Naive Bayes
TOC
Introduction
Thinking about our usual problem: given a feature vector and an output vector, naive Bayes classifiers would help us to classify a new input instance into one of the classes in the output vector. Naive Bayes classification makes use of Bayes’ theorem and some simple assumptions. Here is the Bayes’ theorem:
\[P(A \mid B) = \frac{P(B \mid A)}{P(A)P(B)}\]In plain English, \(P(A\mid B)\) is the probability of A given B. \(P(B \mid A)\) is the probability of B given A. P(A), P(B) are the probabilities of A and B respectively. This theorem simply states that posterior probability of an event A given B (\(P(A \mid B)\) ) would equal the prior probability of that event (P(A)) multiply with the likelihood of that event (\(P(B \mid A)\) which can also be explained as the probability of the evidence given the hypothesis that event A is true) divided by the evidence (P(B)). The smart and useful thing about this theorem is that it incorporates prior knowledge for you into your prediction, which in some cases, makes very educated guesses. One of the applications of Bayesian inference in the real world as of today is to classify documents (mainly). Another is on inferring whose DNA using biology knowledge (which sparks fundamental questions on ethics and privacy).

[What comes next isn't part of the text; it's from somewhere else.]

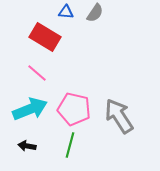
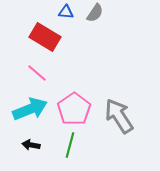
pink pentagon: rotated 24 degrees clockwise
black arrow: moved 4 px right, 1 px up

Let’s come back to the model and speak about the other component of naive Bayes: the two naive assumptions. First, we assume that the input x are conditionally independent from each other and second, that each input feature contributes equally to y the class prediction. These assumptions, despite being simple, work quite well in reality. To proceed, let’s make use of some math symbol manipulations. How do those above assumptions translate into math notation? We first need to formulate the problem using mathematical symbols: Let X be the input vector, y be the prediction using X, into K classes. When we want to get the probability of y given those X, we use Bayes’ theorem:
\[P(y|X) = \frac{P(X|y) P(y)}{P(X)}\]Utilizing the naive assumptions:
\[P(y|x1, x2,..., xn) = \frac{P(x_{1}|y) P(x_{2}|y) ...P(x_{n}|y)}{P(x_{1}) P (x_{2})...P(x_{n})P(y)}\]Since the denominator is constant, we remove it and use proportionality instead:
\[P(y \mid x_{1}, x_{2},..., x_{n}) P(x_{1} \mid y) P(x_{2}\mid y) ...P(x_{n}\mid y) P(y)=P(y)\prod_{i=1}{n}P(x_{i}\mid y)\]Maximum likelihood
Applying the usual maximum likelihood principle: assume the highest probability that makes all the training y happens (that would give the prediction for the most possible class, too):
\[k = arg max_{k} P(y \mid X)\]Applying the transformation in the previous section:
\[k = arg max_{k} P(y) \prod_{i=1}^{n}P(x_{i} \mid y)\]From here, the calculation of y obviously depends on the type of distributions of \(P(x_{i} \mid y)\). Different classifiers are different in the way they make different assumptions on that distribution type. There are three main types: Gaussian naive Bayes, multinomial naive Bayes, and Bernoulli naive Bayes. With a given dataset, the posterior probabilities can be calculated from the data and then used as labels for a typical supervised learning problem using naive Bayes algorithms.
Gaussian naive Bayes
When we assume the conditional probability to be normally distributed, we make use of the following characteristics of that distribution:
Mean \(\mu = \frac{1}{n}\sum_{i=1}{n}x_{i}\)
Standard deviation \(\sigma =\sqrt{\frac{1}{n-1}\sum_{i=1}{n}(x_{i}- \mu )^{2}}\)
Density function \(p(x)=\frac{1}{\sqrt{2\pi} \sigma}e^{-\frac{(x-\mu)^{2}}{2\sigma^{2}}}\)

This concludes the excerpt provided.